Jenn Lindsay, |
(No Evil, 2003)
Jenn Lindsay is unbelievable. Her biography notes refer to being raised by wolves on the moors in England. OK, so this is an attention getter -- she then admits to San Diego origins. I still think she is unbelievable -- in the best possible way.
Here is a young lady playing guitar and bass, a one-time New York receptionist who can write and deliver modern folk music with the best. In reviewing an earlier CD, Gotta Lotta, I noted that if New York lost that receptionist, music would gain a star. I hope I did not precipitate something if her boss read it because her new CD is called Fired.
She notes that it is a themed album about losing your job, hating your job and being bored with your job. Sadly, if economic trends continue, Lindsay's songs for the jobless, brave and indignant may get a wider audience than she would like.

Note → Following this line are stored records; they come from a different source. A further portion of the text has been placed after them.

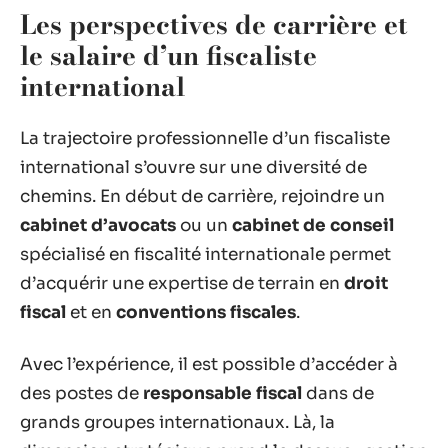
Les perspectives de carrière et
le salaire d’un fiscaliste
international
La trajectoire professionnelle d’un fiscaliste
international s’ouvre sur une diversité de
chemins. En début de carrière, rejoindre un
cabinet d’avocats
ou un
cabinet de conseil
spécialisé en fiscalité internationale permet
d’acquérir une expertise de terrain en
droit
fiscal
et en
conventions fiscales
.
Avec l’expérience, il est possible d’accéder à
des postes de
responsable fiscal
dans de
grands groupes internationaux. Là, la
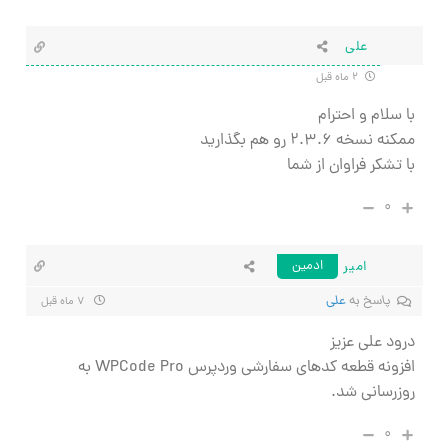
علی
۲ ماه قبل
با سلام و احترام
ممکنه نسخه ۲.۳.۶ رو هم بگذارید
با تشکر فراوان از شما
۰
امیر
ادمین
پاسخ به
علی
۷ ماه قبل
درود علی عزیز
افزونه قطعه کدهای سفارشی وردپرس WPCode Pro به
روزرسانی شد.
۰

In just six tracks she grabs our attention and makes us consider what our existence is all about. Why are we defined by the job we do?
The CD opens with "Paper," a tale of the end of a job that will resonate with anyone who has been there. "Shoo Fly Shoo" is a heartfelt song about working and what it can really mean in terms of your life. She gives us folk rapping on "Tick Tock."
My favourite track is "You Not Me," a sad song that is sung in an upbeat manner belying the reality of how difficult it can be to make living. This is the track that could be featured on mainstream radio and make Lindsay the success she deserves. She is irreverent and self-deprecating, which may keep her from ever being a star. How many top stars would write, "wet soaks through my pants to my hundred thousand dollar brain"?
This is a short CD but says more about modern life -- not just in New York -- than many lush production 20-track offerings.
You can access the lyrics online, but you need to hear that voice to get the feeling behind the words. It may be difficult to buy, but try. It will encourage Lindsay to keep at this job, at least.